Es ist dem SG zuzustimmen, dass die derzeitige Situation, bei der die zwischen der Antragsgegnerin und dem Amt für Wohnungswesen bestehenden Differenzen letztlich auf dem Rücken der Bürger und Hilfebedürftigen ausgetragen werden, äußerst unbefriedigend und nicht nachzuvollziehen ist. Diese Erwägungen können jedoch keinen Anordnungsanspruch gegen die Antragsgegnerin begründen.

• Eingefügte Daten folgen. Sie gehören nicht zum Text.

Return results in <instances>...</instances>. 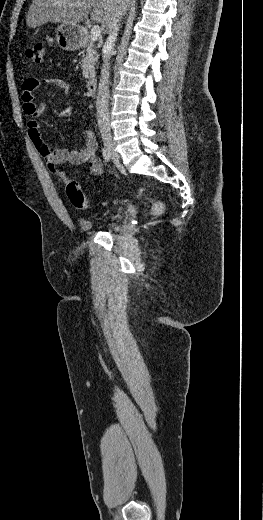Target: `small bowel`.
Masks as SVG:
<instances>
[{
    "mask_svg": "<svg viewBox=\"0 0 263 520\" xmlns=\"http://www.w3.org/2000/svg\"><path fill=\"white\" fill-rule=\"evenodd\" d=\"M42 85L53 86L62 94L70 92V85L61 79H38L28 78L22 85V102L25 115L28 117L27 130L30 140L35 146L40 156L44 159L47 167L55 173L62 181H65L67 174L57 169L60 164H88L91 174L99 176L102 173L103 165L100 158L96 155L98 148L97 138L92 130H84L80 136V145L75 149H55L51 150L47 142L43 139L40 124L37 118L40 117L45 106L42 103H35L34 93Z\"/></svg>",
    "mask_w": 263,
    "mask_h": 520,
    "instance_id": "1",
    "label": "small bowel"
}]
</instances>
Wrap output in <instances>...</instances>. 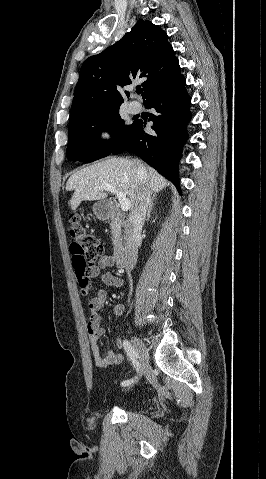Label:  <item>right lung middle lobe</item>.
<instances>
[{"instance_id": "obj_1", "label": "right lung middle lobe", "mask_w": 266, "mask_h": 479, "mask_svg": "<svg viewBox=\"0 0 266 479\" xmlns=\"http://www.w3.org/2000/svg\"><path fill=\"white\" fill-rule=\"evenodd\" d=\"M132 125H125L119 108L70 121L66 151L68 160L90 163L110 155L124 140ZM102 131L111 134L109 142L101 141Z\"/></svg>"}]
</instances>
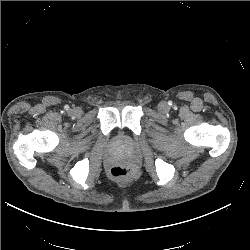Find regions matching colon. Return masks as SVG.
Returning <instances> with one entry per match:
<instances>
[{
	"instance_id": "obj_1",
	"label": "colon",
	"mask_w": 250,
	"mask_h": 250,
	"mask_svg": "<svg viewBox=\"0 0 250 250\" xmlns=\"http://www.w3.org/2000/svg\"><path fill=\"white\" fill-rule=\"evenodd\" d=\"M133 175V171L127 167L114 166L110 169V176L116 180H122L130 178Z\"/></svg>"
}]
</instances>
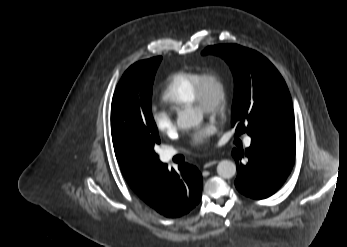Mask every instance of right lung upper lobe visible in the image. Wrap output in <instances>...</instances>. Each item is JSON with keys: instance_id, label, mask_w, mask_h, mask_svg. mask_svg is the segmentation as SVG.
Listing matches in <instances>:
<instances>
[{"instance_id": "1", "label": "right lung upper lobe", "mask_w": 347, "mask_h": 247, "mask_svg": "<svg viewBox=\"0 0 347 247\" xmlns=\"http://www.w3.org/2000/svg\"><path fill=\"white\" fill-rule=\"evenodd\" d=\"M113 146L122 174L132 190L141 199L151 197L155 193L156 180L164 164L160 161L146 162L117 144L113 143Z\"/></svg>"}]
</instances>
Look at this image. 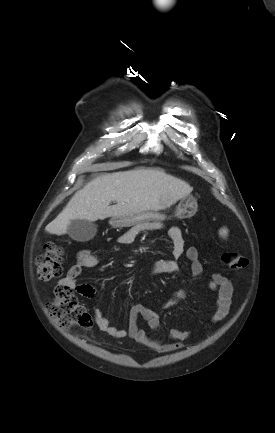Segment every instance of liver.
<instances>
[{
    "label": "liver",
    "instance_id": "obj_1",
    "mask_svg": "<svg viewBox=\"0 0 275 433\" xmlns=\"http://www.w3.org/2000/svg\"><path fill=\"white\" fill-rule=\"evenodd\" d=\"M193 188L158 169H134L96 177L77 191L63 211L45 230L63 235L72 220L94 222L108 217L158 210L162 205L188 196ZM114 201L115 205L110 206Z\"/></svg>",
    "mask_w": 275,
    "mask_h": 433
}]
</instances>
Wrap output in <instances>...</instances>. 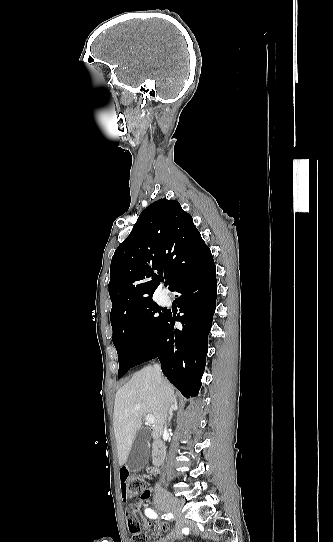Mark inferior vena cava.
Here are the masks:
<instances>
[{
	"label": "inferior vena cava",
	"mask_w": 333,
	"mask_h": 542,
	"mask_svg": "<svg viewBox=\"0 0 333 542\" xmlns=\"http://www.w3.org/2000/svg\"><path fill=\"white\" fill-rule=\"evenodd\" d=\"M154 370L155 372H158V374H161V366L160 364H154ZM160 488V484H156V490Z\"/></svg>",
	"instance_id": "obj_1"
}]
</instances>
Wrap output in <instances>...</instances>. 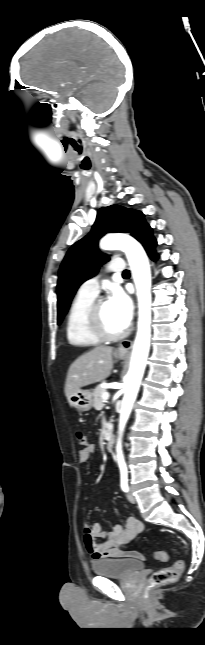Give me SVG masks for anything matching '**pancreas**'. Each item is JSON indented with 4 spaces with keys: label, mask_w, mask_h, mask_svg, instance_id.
<instances>
[{
    "label": "pancreas",
    "mask_w": 205,
    "mask_h": 645,
    "mask_svg": "<svg viewBox=\"0 0 205 645\" xmlns=\"http://www.w3.org/2000/svg\"><path fill=\"white\" fill-rule=\"evenodd\" d=\"M106 392L101 386H97L93 390V406L96 410H101L104 407V400L102 399V394Z\"/></svg>",
    "instance_id": "pancreas-1"
}]
</instances>
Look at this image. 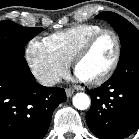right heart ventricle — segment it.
<instances>
[{"mask_svg": "<svg viewBox=\"0 0 139 139\" xmlns=\"http://www.w3.org/2000/svg\"><path fill=\"white\" fill-rule=\"evenodd\" d=\"M101 29L103 27L98 24H78L55 32L45 39L55 52L70 62L79 47Z\"/></svg>", "mask_w": 139, "mask_h": 139, "instance_id": "e07e8e85", "label": "right heart ventricle"}]
</instances>
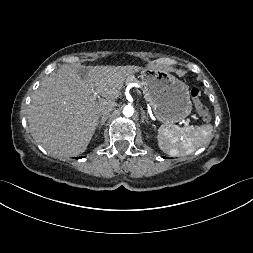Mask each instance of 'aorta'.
I'll use <instances>...</instances> for the list:
<instances>
[{
  "mask_svg": "<svg viewBox=\"0 0 253 253\" xmlns=\"http://www.w3.org/2000/svg\"><path fill=\"white\" fill-rule=\"evenodd\" d=\"M134 113V108L131 105H127L123 109V114L127 117L132 116Z\"/></svg>",
  "mask_w": 253,
  "mask_h": 253,
  "instance_id": "obj_1",
  "label": "aorta"
}]
</instances>
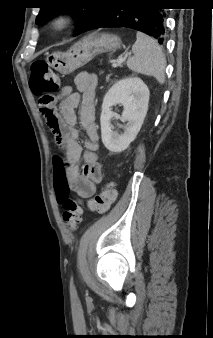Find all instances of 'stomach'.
Listing matches in <instances>:
<instances>
[{
  "instance_id": "0dacf381",
  "label": "stomach",
  "mask_w": 213,
  "mask_h": 338,
  "mask_svg": "<svg viewBox=\"0 0 213 338\" xmlns=\"http://www.w3.org/2000/svg\"><path fill=\"white\" fill-rule=\"evenodd\" d=\"M121 45V39L116 35L92 33L76 42L67 52L53 53L48 57V62L59 73L68 75L98 54L116 51Z\"/></svg>"
}]
</instances>
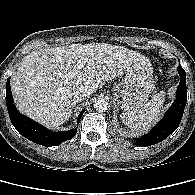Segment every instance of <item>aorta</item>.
Segmentation results:
<instances>
[{"mask_svg":"<svg viewBox=\"0 0 195 195\" xmlns=\"http://www.w3.org/2000/svg\"><path fill=\"white\" fill-rule=\"evenodd\" d=\"M94 108L98 112H105L109 108V103L105 99L99 98L95 100Z\"/></svg>","mask_w":195,"mask_h":195,"instance_id":"1","label":"aorta"}]
</instances>
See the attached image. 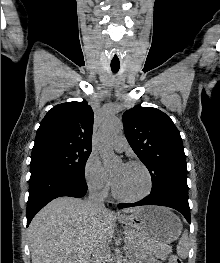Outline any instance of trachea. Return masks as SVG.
Masks as SVG:
<instances>
[{"label": "trachea", "mask_w": 220, "mask_h": 263, "mask_svg": "<svg viewBox=\"0 0 220 263\" xmlns=\"http://www.w3.org/2000/svg\"><path fill=\"white\" fill-rule=\"evenodd\" d=\"M120 65H112L111 64V70L113 73H117L119 71Z\"/></svg>", "instance_id": "1"}]
</instances>
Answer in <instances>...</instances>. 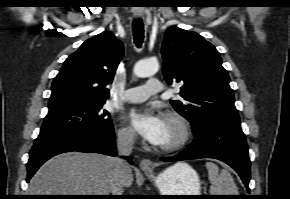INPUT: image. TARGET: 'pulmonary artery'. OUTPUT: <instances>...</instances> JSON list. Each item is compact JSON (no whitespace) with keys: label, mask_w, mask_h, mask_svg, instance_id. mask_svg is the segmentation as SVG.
I'll return each instance as SVG.
<instances>
[{"label":"pulmonary artery","mask_w":290,"mask_h":199,"mask_svg":"<svg viewBox=\"0 0 290 199\" xmlns=\"http://www.w3.org/2000/svg\"><path fill=\"white\" fill-rule=\"evenodd\" d=\"M162 90V83L157 79H151L145 85L126 89L123 93V100L132 103L142 102L151 95L161 93Z\"/></svg>","instance_id":"e3ab8cb5"}]
</instances>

Die Antragsteller sind insoweit vielmehr darauf zu verweisen, die Erteilung eines Wohnberechtigungsscheins notfalls gerichtlich im Verwaltungsrechtsweg zu erstreiten, sollte sich keine Einigung zwischen der Antragsgegnerin und dem Amt für Wohnungswesen abzeichnen.

Die Kostenentscheidung beruht auf der entsprechenden Anwendung von § 193 SGG.

Nach § 73a SGG i.V.m. § 114 Zivilprozessordnung (ZPO) erhält Prozesskostenhilfe (PKH), wer nach seinen persönlichen und wirtschaftlichen Verhältnissen die Kosten der Prozessführung nicht, nur zum Teil oder nur in Raten aufbringen kann, wenn die beabsichtigte Rechtsverfolgung hinreichende Aussicht auf Erfolg bietet und nicht mutwillig erscheint. Die wirtschaftlichen Voraussetzungen für die Gewährung von Prozesskostenhilfe liegen hier vor. Nach § 73a SGG i.V.m. § 119 Abs. 1 Satz 2 ZPO ist im Beschwerdeverfahren nicht zu prüfen, ob die Rechtsverfolgung Erfolgsaussichten bietet oder mutwillig erscheint, da die Antragsgegnerin Beschwerde eingelegt hat.

Dieser Beschluss ist unanfechtbar (§ 177 SGG).